'IMF's bailout package to cash-strapped Pakistan may be delayed', says report

The global lender is pressurising Pakistan to come out transparent on the CPEC project and wants a written guarantee that its assistance will not be used to repay the loans to China.

IMF's bailout package to cash-strapped Pakistan may be delayed, says report
By: ABP News Bureau
Updated: 15 Apr 2019 08:07 PM
New Delhi: The IMF’s bailout package to the economically ailing Pakistan could be delayed as the lending body is pressurizing Pakistan to come out transparent on the CPEC project and wants a written guarantee that its assistance will not be used to repay the loans to China, the Dawn reported citing its official sources, on  Monday.  It said that both sides are still engaged in an intense discussion on the proposed programme.

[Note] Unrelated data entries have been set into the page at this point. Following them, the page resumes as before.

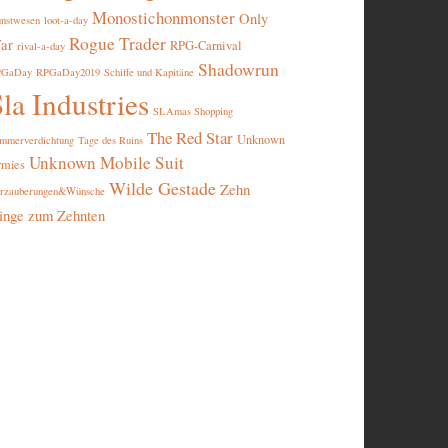
Monostichonmonster
Only
nstwesen
loot-a-day
Rogue Trader
ar
RPG-Carnival
rival-a-day
Shadowrun
PGaDay
RPGaDay2019
Schiffe und Kapitäne
la Industries
SLAmas Shopping
The Red Star
Unknown
mmerverdichtung
Tage des Ruins
Unknown Mobile Suit
rmies
Wilde Gestade
Zehn
rzauberungen&Wünsche
inge zum Zehnten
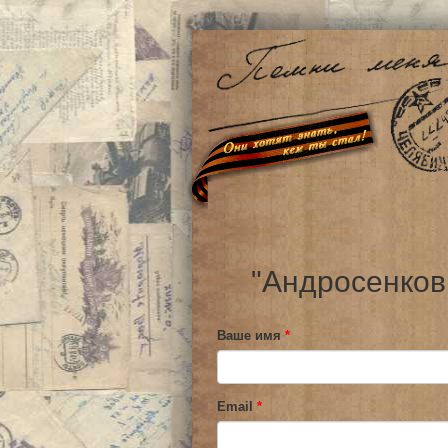
"Андросенков
Ваше имя
*
Email
*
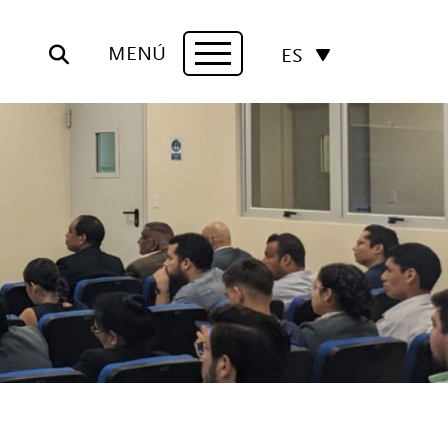
MENÚ
ES
Navigation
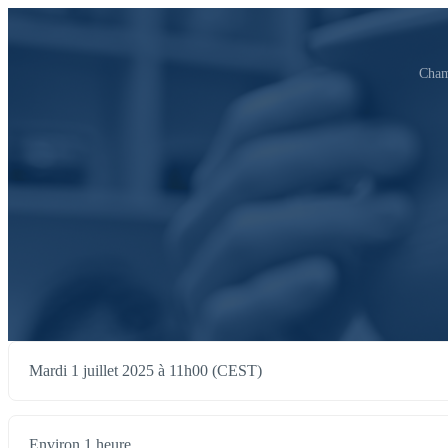
Cham
Mardi 1 juillet 2025 à 11h00 (CEST)
Environ 1 heure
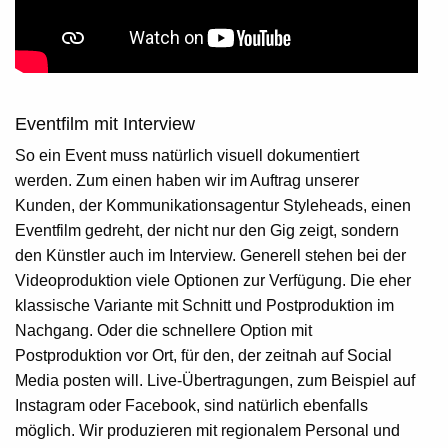
Eventfilm mit Interview
So ein Event muss natürlich visuell dokumentiert
werden. Zum einen haben wir im Auftrag unserer
Kunden, der Kommunikationsagentur Styleheads, einen
Eventfilm gedreht, der nicht nur den Gig zeigt, sondern
den Künstler auch im Interview. Generell stehen bei der
Videoproduktion viele Optionen zur Verfügung. Die eher
klassische Variante mit Schnitt und Postproduktion im
Nachgang. Oder die schnellere Option mit
Postproduktion vor Ort, für den, der zeitnah auf Social
Media posten will. Live-Übertragungen, zum Beispiel auf
Instagram oder Facebook, sind natürlich ebenfalls
möglich. Wir produzieren mit regionalem Personal und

Pakistan is seeking USD 8 billion from the International Monetary Fund (IMF) to bail itself out from a severe balance-of-payments crisis that threatens to cripple the country's economy.


The IMF mission is now more likely to visit Islamabad in May, not April, the sources told the daily.

Earlier this month, Pakistan’s Finance Minister Asad Umar said that a mission of the International Monetary Fund (IMF) would visit Islamabad soon after the spring meetings of the World Bank Group, which includes the IMF, and an agreement should be signed by the end of this month.

The finance minister, who led the Pakistani delegation at the meetings, went to New York on Friday but his team, which includes senior officials of his ministry and other government agencies, stayed in Washington for further talks.

Umar during a press conference on Thursday said the two sides had "more or less, reached an understanding" on the bailout package and "in a day or two, we hope to reach a full agreement".

An official familiar with the Pakistan-IMF talks said, "Islamabad still hopes to conclude the agreement before June, as they believe the bailout package would help budget prospects."

If concluded, it would be the 14th IMF aid package for Pakistan.

The sticking points, however, are the demands for market-determined exchange rates and sharing details of Chinese loans which Pakistan is reluctant to do.

The IMF insists on full disclosure of all financial cooperation between Pakistan and China, including assistance related to infrastructure development, nuclear power plants, joint manufacturing of JF-17 Thunder fighter jets and procurement of submarines, the report stated.

The IMF is also demanding details of more than $6.5bn of commercial loans Pakistan has received from China in the past two and a half years, the report said.